In der Beschwerdebegründung hat der Antragsteller ausgeführt: Er habe eine Lehre als Koch erfolgreich abgeschlossen. Da er jedoch im Anschluss an diese Ausbildung keine Beschäftigung gefunden habe, habe er sich entschlossen, eine Zweitausbildung zum staatlich anerkannten Hotel- und Gastronomiefachmann zu absolvieren. Dazu habe er vom 3. November 2003 bis 30. April 2007 eine Privatschule besucht und die Ausbildung abgeschlossen. Für den Besuch der Schule habe er ein monatliches Schulgeld i.H.v. 330,00 EUR zahlen müssen. Da er in diesem Zeitraum über keinerlei Einkünfte verfügt habe, habe sich seine Mutter bereit erklärt, das Schulgeld, die Fahrtkosten von M. nach P. und die Krankenversicherungsbeiträge darlehensweise zu zahlen. Er sei mit seiner Mutter übereingekommen, dass er nach der Ausbildung das Darlehen an sie zurückzahlen sollte. Diese Vereinbarung habe es dem Antragsteller ermöglicht, das Geld auf dem Konto bei der Augsburger Aktienbank nicht sofort aufzulösen, sondern erst nach Beendigung der Ausbildung. So habe die Möglichkeit bestanden, aus der Geldanlage noch Erlöse zu erzielen. Für die entstandenen Kosten im Rahmen der Ausbildung i.H.v. insgesamt 19.192,80 EUR hat der Antragsteller entsprechende Belege in Kopie eingereicht.

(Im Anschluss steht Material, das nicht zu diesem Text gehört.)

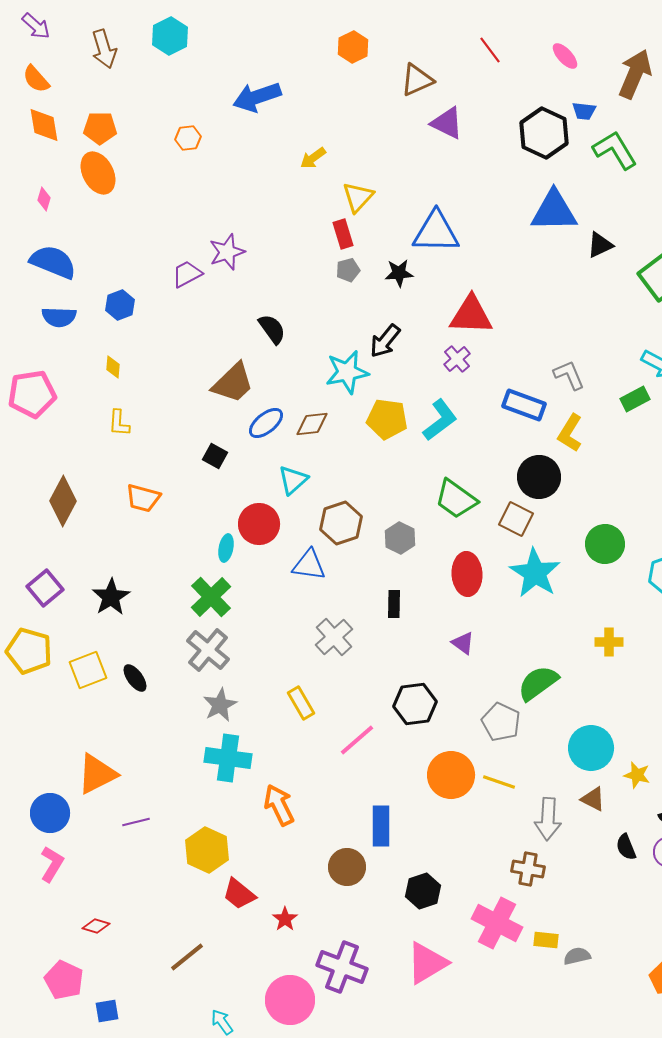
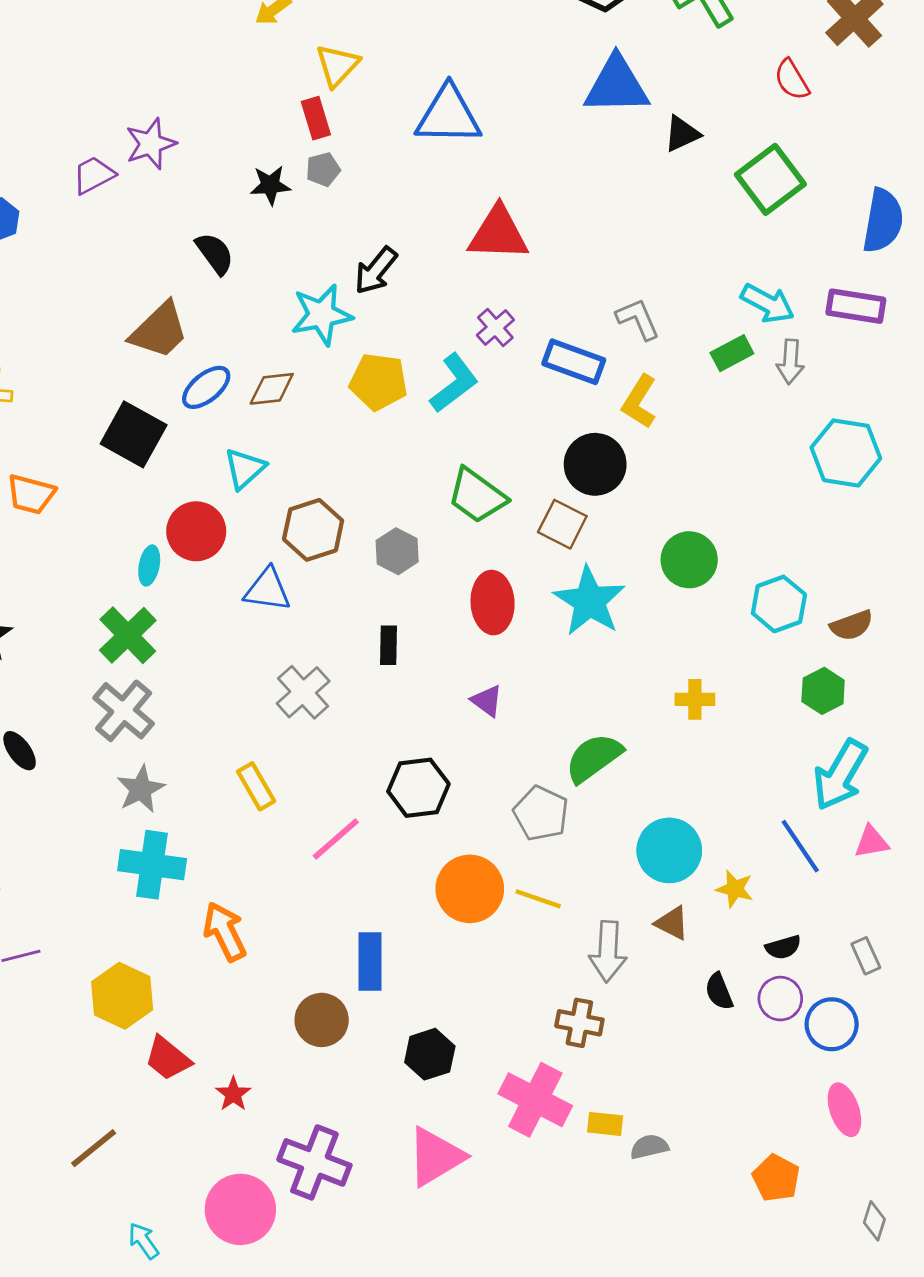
black star: (399, 273) -> (270, 185), moved
purple cross: (457, 359) -> (495, 328), moved
black square: (215, 456) -> (134, 434), size x1.8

Der Antragsteller beantragt sinngemäß, den Beschluss des Sozialgerichts Magdeburg vom 21.Mai 2008 aufzuheben und die Antragsgegnerin zu verpflichten, ihm vorläufig bis zur Entscheidung in der Hauptsache Leistungen zur Sicherung des Lebensunterhaltes zu gewähren.

Die Antragsgegnerin beantragt, die Beschwerde zurückzuweisen.

Sie geht auch weiterhin davon aus, dass der Antragsteller nicht hilfebedürftig ist. Der Antragsteller habe am 23. April 2007 einen Antrag auf Leistungen zur Sicherung des Lebensunterhaltes gestellt. Angaben zum Vermögen habe er nicht gemacht. Erst nach Antragstellung habe er das Vermögen an seine Mutter überwiesen. Erst im Beschwerdeverfahren, nicht aber bereits im Verwaltungsverfahren habe er den Grund der Überweisung vorgetragen. Dieses erwecke den Eindruck, dass der nunmehrige Vortrag konstruiert sei.

Zu den weiteren Einzelheiten des Sachverhaltes und des Vorbringens der Beteiligten wird auf die Verwaltungsakte der Antragsgegnerin und die Gerichtsakte verwiesen. Diese waren Gegenstand der Entscheidungsfindung des Senats.

II.

Die Beschwerde ist statthaft, § 172 Sozialgerichtsgesetz (SGG), form- und fristgerecht eingelegt worden (§ 173 SGG) und auch sonst zulässig. Sie ist auch zum Teil begründet.

Das Gericht kann nach § 86b Abs. 2 SGG eine einstweilige Anordnung in Bezug auf den Streitgegenstand treffen, wenn die Gefahr besteht, dass durch eine Veränderung des bestehenden Zustandes die Verwirklichung eines Rechts des Antragstellers erschwert oder wesentlich vereitelt wird. Einstweilige Anordnungen sind auch zur Regelung eines vorläufigen Zustands in Bezug auf ein streitiges Rechtsverhältnis zulässig, wenn eine solche Regelung zur Abwendung wesentlicher Nachteile nötig erscheint.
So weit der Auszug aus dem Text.